Parses that information for a number of different outputs.
Writes the event information into one or more outputs (currently plain text
or XHTML).
Constructs an email message from the outputs
Sends the email message via a specified method (sendmail or SMTP).
For the initial implementation of SVN::Notify, this made a lot of sense, because
it was doing something fairly simple. It was designed to be extensible by
subclassing (successfully done by SVN::Notify::Config and
SVN::Notify::Mirror), and, later, by output filters, and that was about it.
But as I think about moving stuff to Git, and consider the weaknesses of
extensibility by subclassing (it’s just not pretty), I’m naturally rethinking
this architecture. I wouldn’t want to have to do it all over again should some
future SCM system come along in the future. So, following from a private
exchange with Martijn Van Beers, I have some preliminary thoughts on how a
hypothetical SCM::Notify (VCS::Notify?) module might be constructed:
A single interface for fetching SCM activity information. There could be any
number of implementations, just as long as they all provided the same
interface. There would be a class for fetching information from Subversion,
one for Git, one for CVS, etc.
A single interface for writing a report for a given transaction. Again,
there could be any number of implementations, but all would have the same
interface: taking an SCM module and writing output to a file handle.
A single interface for doing something with one or more outputs. Again, they
can do things as varied as simply writing files to disk, appending to a
feed, inserting into a database, or, of course, sending an email.

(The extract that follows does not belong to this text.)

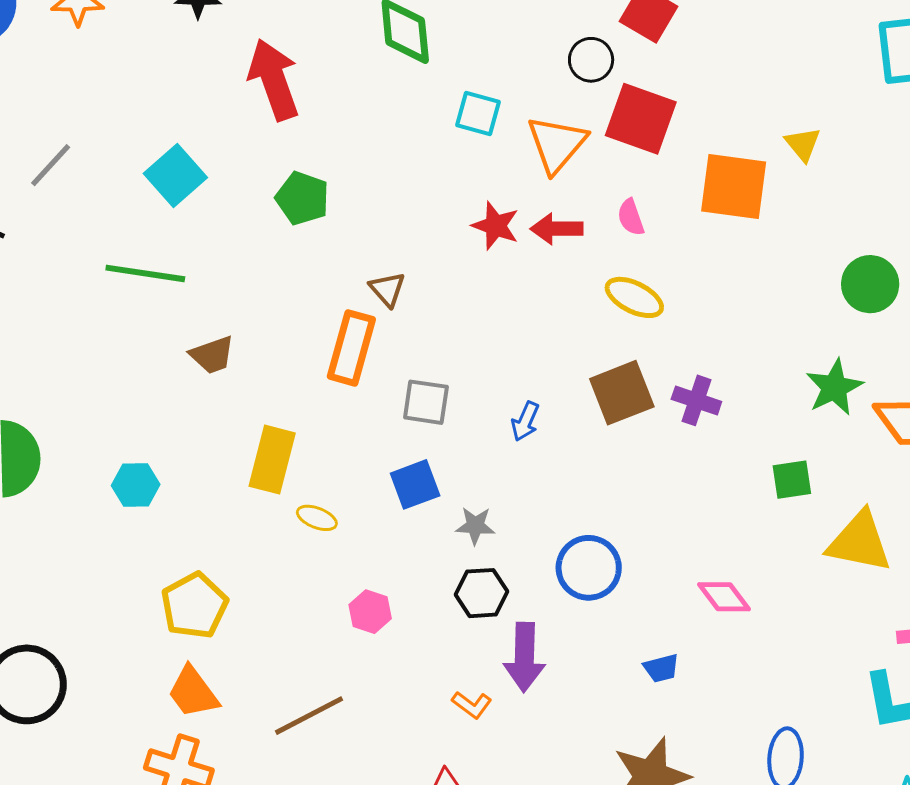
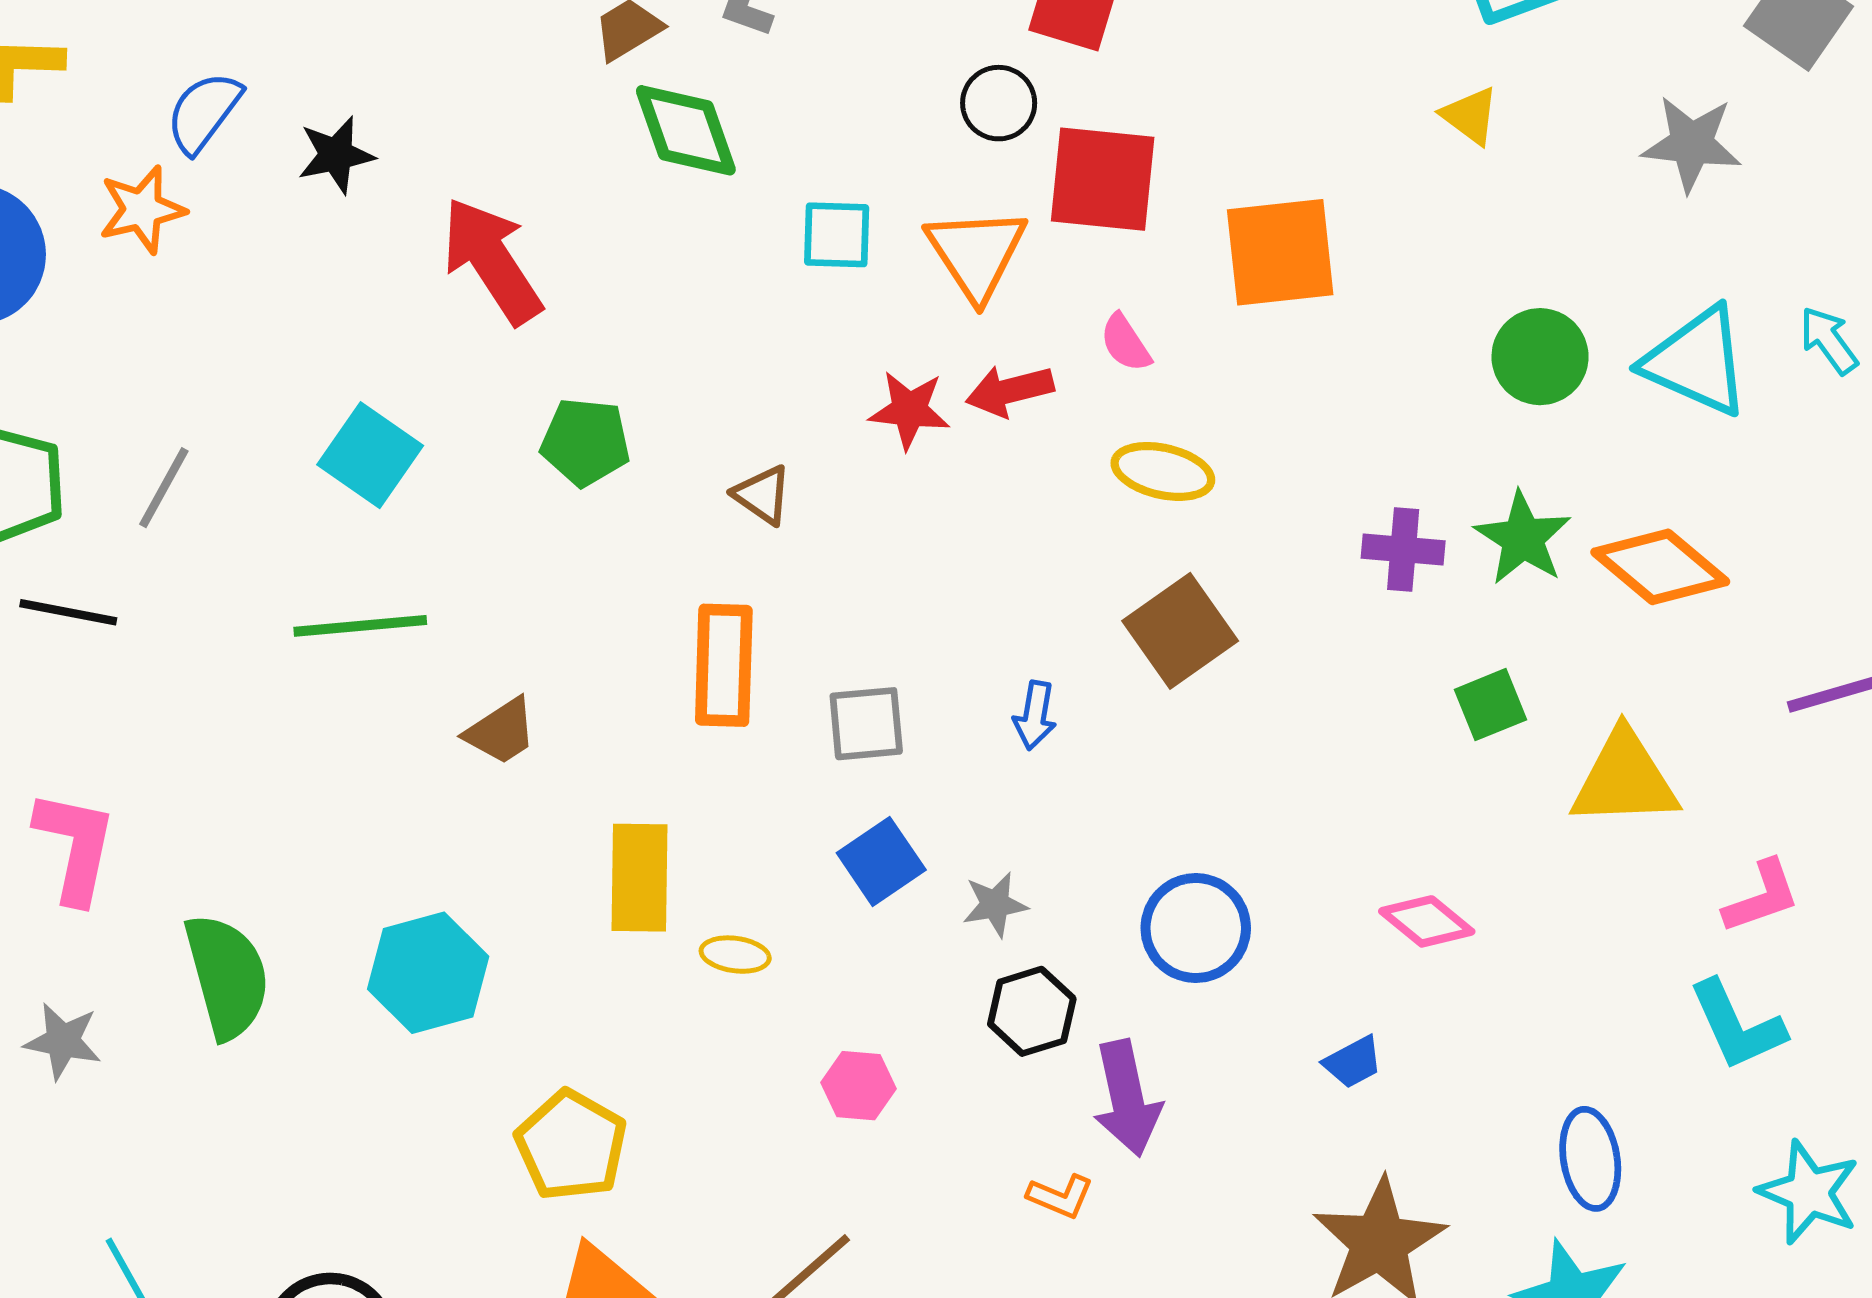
yellow triangle: (803, 144) -> (1470, 116), moved
brown triangle: (387, 289) -> (762, 495), moved
purple cross: (696, 400) -> (1403, 549), moved
cyan hexagon: (136, 485) -> (428, 973), size x1.5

The core module would process command-line arguments to determine what SCM
is being used any necessary contextual information and just pass it on to
the appropriate classes.
In psedudo-code, what I’m thinking is something like this:
package SCM::Notify;
sub run {
my $args = shift->getopt;
my $scm = SCM::Interface->new(
scm => $args->{scm} # e.g., "SVN" or "Git", etc.
revision => $args->{revision},
context => $args->{context} # Might include repository path for SVN.
);
my $report = SCM::Report->new(
method => $opts->{method}, # e.g., SMTP, sendmail, Atom, etc.
scm => $scm,
format => $args->{output}, # text, html, both, etc.
params => $args->{params}, # to, from, subject, etc.
);
$report->send;
}
Then a report class just has to create report in the specified format or formats
and do something with them. For example, a Sendmail report would put together a
report as a multipart message with each format in a single part, and then
deliver it via /sbin/sendmail, something like this:
package SCM::Report::Sendmail;
sub send {
my $self = shift;
my $fh = $self->fh;
for my $format ( $self->formats ) {
print $fh SCM::Format->new(
format => $format,
scm => $self->scm,
);
}
$self->deliver;
}
So those are my rather preliminary thoughts. I think it’d actually be pretty
easy to port the logic of this stuff over from SVN::Notify; what needs some more
thought is what the command-line interface might look like and how options are
passed to the various classes, since the Sendmail report class will require
different parameters than the SMTP report class or the Atom report class. But
once that’s worked out in a way that can be handled neutrally, we’ll have a much
more extensible implementation that will be easy to add on to going forward.
Any suggestions for passing different parameters to different classes in a
single interface? Everything needs to be able to be handled via command-line
options and not be ugly or difficult to use.